It was almost three weeks ago when I published my latest article in the LearnVSXNow series. I spent my time examining an important area of VSX; I dealt with the Visual Studio project system and hierarchies.
There are a large number of tasks in Visual Studio Extensibility that cannot be done without knowing the how to handle the project hierarchies. Working with custom editors, creating utilities generating source files and code, getting information about the structure of the currently loaded solution are all examples where the knowledge about Visual Studio hierarchies are indispensable.
Generally developers creating this kind of utilities are talking about Visual Studio Project System. However, handling hierarchies is a more generic part of the VS Shell functionality; it is not constrained only to the project system.

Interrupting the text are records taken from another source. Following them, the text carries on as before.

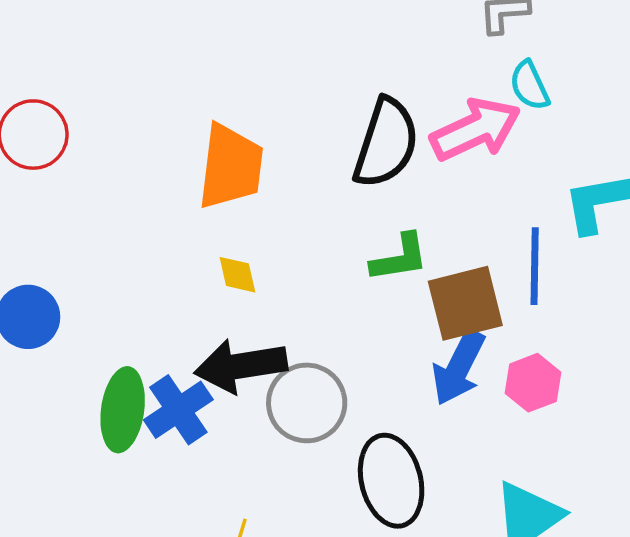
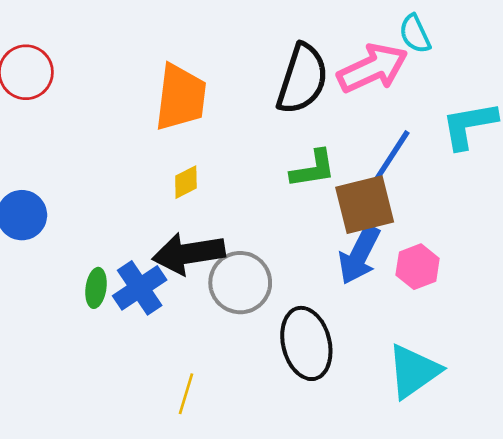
blue line: (535, 266) -> (391, 157), moved, turned 32
yellow diamond: (237, 275) -> (186, 182), turned 76
green ellipse: (123, 410) -> (96, 288), size x0.6

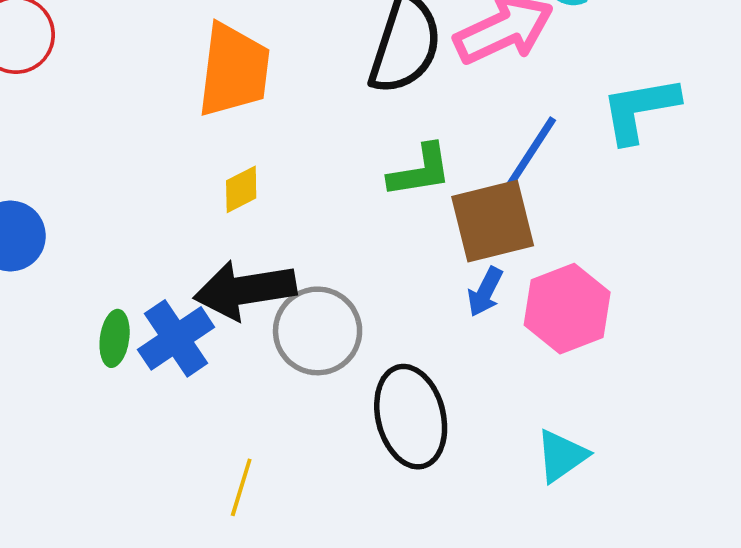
blue arrow: (359, 255) -> (485, 292), size x0.6
pink hexagon: (418, 267) -> (567, 309), size x1.4
cyan triangle: (414, 371) -> (562, 456), size x0.7

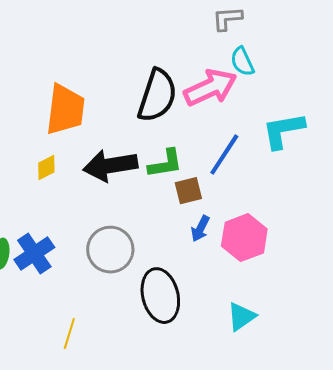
yellow diamond: (241, 189) -> (46, 168), moved
brown square: (493, 221) -> (188, 191), moved, size x0.6
black arrow: (245, 290) -> (110, 166), moved

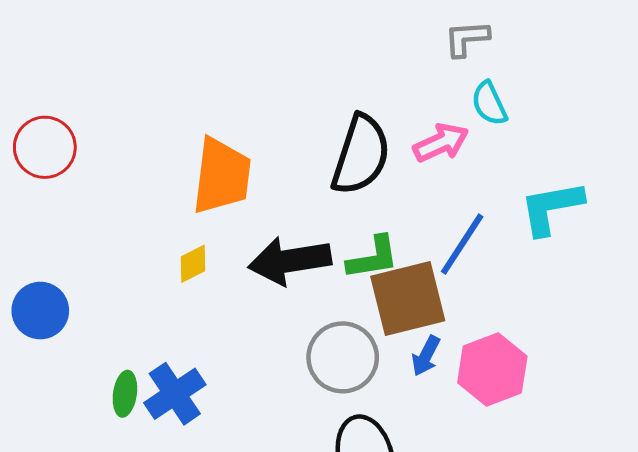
pink arrow: (210, 88) -> (441, 143), size x0.7
brown square: (188, 191) -> (408, 298), size x1.8
gray circle: (110, 250) -> (343, 357), moved

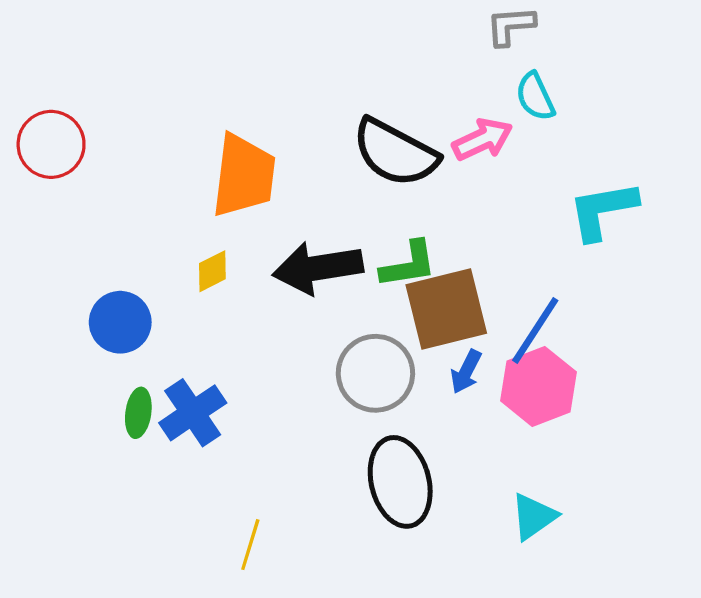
black semicircle: (361, 155) -> (395, 153), turned 100
blue line: (462, 244) -> (535, 330), moved
blue circle: (40, 311) -> (120, 322), moved

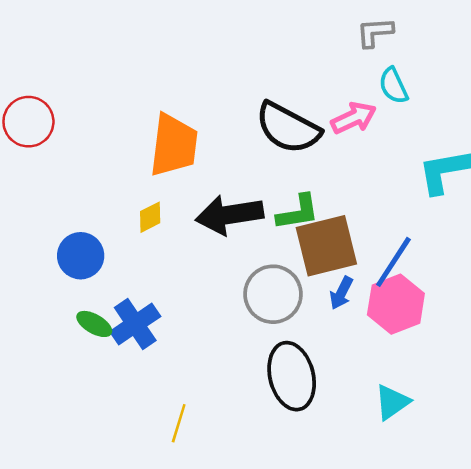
green ellipse: (138, 413) -> (94, 324), turned -68

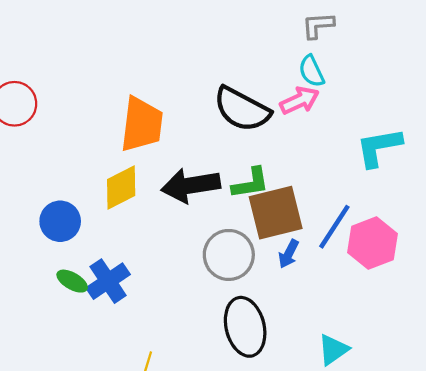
cyan semicircle: (393, 86) -> (311, 71), moved
yellow diamond: (150, 217) -> (121, 188), size x1.6
pink hexagon: (396, 304) -> (372, 243), moved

The documentation available in this topic is not an easy stuff. I wanted to get something to start with, but did not find a single document explaining the essence. I spend a few days to look after the missing information, examining source code and building up small utilities to understand what is behind the scenes.
In this post and a few future posts are introduce you the most important things I have learnt about hierarchies. This post is a short overview about the basics just to get into the picture.
What Are Hierarchies In Visual Studio?
In general we can say that Visual Studio uses hierarchies to handle and represent tree-like hierarchical information. The Solution Explorer, Class View and Server Explorer tool windows all work on hierarchies, but Team Explorer and Object Explorer are also good examples of living with hierarchical information.
All of these hierarchies are represented by tree view controls in the UI so you might think that Visual Studio hierarchies have similar structures to trees known from the tree view control. Unfortunately, this assumption is not true.
The key type to understand Visual Studio hierarchies is the IVsHierarchy interface. IVsHierarchy is a generic interface to a collection of nodes forming a hierarchy. There is a distinguished node in this collection, called the root node. Nodes in the collection including the root can have arbitrary properties associated with them. Nodes can be one of the following three types:
Leaf node: it has no children (no child node refers to it as its parent).
Container node: it has at least one child node.
Nested hierarchy: the node has a shortcut to a root node of another hierarchy.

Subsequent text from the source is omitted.